Answer: This paragraph is a summary that refers to the thiol-based reaction described in more details at section 3.3.2. Formation of [4Fe4S] clusters within the NFS1-ISCU complex has been reported by the Barondeau’s and Ollagnier’s groups in DTT-based reconstitution assays (Colin JACS 2013, Fox Biochemistry 2015). This is apparently a specific feature of DTT compared to other thiols such as cysteine. DTT increases the rate of sulfide production but is generally poorly efficient to reduce Fe-S clusters. We thus favour the hypothesis that DTT stimulates the formation of [4Fe4S] clusters by increasing the rate of sulfide production rather than reductive coupling. Moreover, this is consistent with the mechanism of Fe-S cluster assembly by sequential accumulation of iron and sulfide ions that is proposed at section 3.4 for the thiol-based reaction (line 612-620).
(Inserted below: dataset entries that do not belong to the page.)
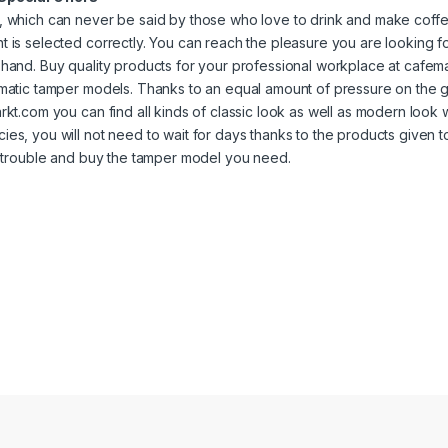
 which can never be said by those who love to drink and make coffee
 is selected correctly. You can reach the pleasure you are looking for
hand. Buy quality products for your professional workplace at cafe
matic tamper models. Thanks to an equal amount of pressure on the 
rkt.com you can find all kinds of classic look as well as modern look w
es, you will not need to wait for days thanks to the products given t
n trouble and buy the tamper model you need.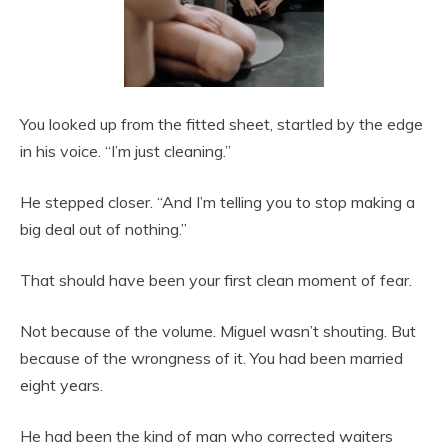
You looked up from the fitted sheet, startled by the edge
in his voice. “I’m just cleaning.”
He stepped closer. “And I’m telling you to stop making a
big deal out of nothing.”
That should have been your first clean moment of fear.
Not because of the volume. Miguel wasn’t shouting. But
because of the wrongness of it. You had been married
eight years.
He had been the kind of man who corrected waiters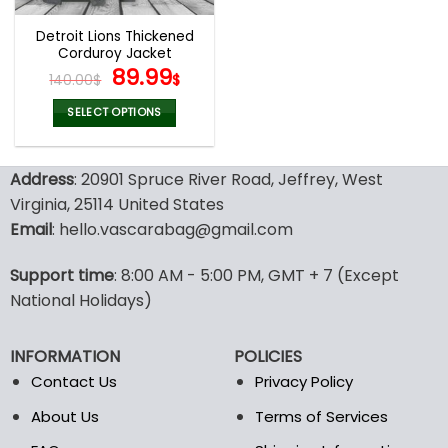
Detroit Lions Thickened
Corduroy Jacket
Original
Current
89.99
140.00
$
$
price
price
was:
is:
SELECT OPTIONS
140.00$.
89.99$.
This
product
Address
: 20901 Spruce River Road, Jeffrey, West
has
multiple
Virginia, 25114 United States
variants.
Email
: hello.vascarabag@gmail.com
The
options
Support time
: 8:00 AM - 5:00 PM, GMT + 7 (Except
may
National Holidays)
be
chosen
on
INFORMATION
POLICIES
the
Contact Us
Privacy Policy
product
page
About Us
Terms of Services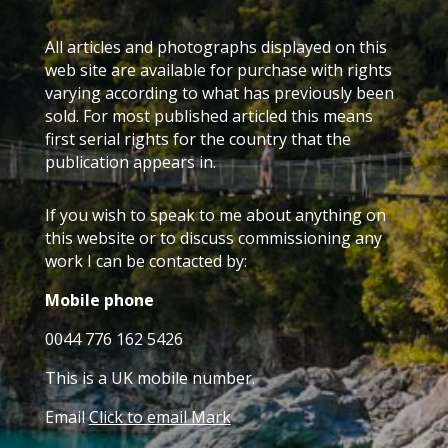
All articles and photographs displayed on this
web site are available for purchase with rights
varying according to what has previously been
sold. For most published articled this means
first serial rights for the country that the
publication appears in.
If you wish to speak to me about anything on
this website or to discuss commissioning any
work I can be contacted by:
Mobile phone
0044 776 162 5426
This is a UK mobile number.
Email
Click to email Mark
22) p. 23: 'There are now compelling evidence pointing to a role of frataxin as a kinetic activator of persulfide transfer.' No. The sentence must be rephrased to 'There are now compelling evidence pointing to a role of frataxin as a kinetic modulator of persulfide transfer.'

Answer: The sentence has been modified

23) All throughout the ms: structuration and sulfurization: they sound to me Gallicisms. What about gaining structure and sulfuration?

Answer: We found only one occurrence of structuration at page 12, but this paragraph has been deleted for clarity of the manuscript. Desulfurization is the original term used in this field to describe the cysteine desulfurase reaction, it has been introduced by Denis Dean in 1994 (see ref 193 in the revised version), we thus prefer to keep this wording.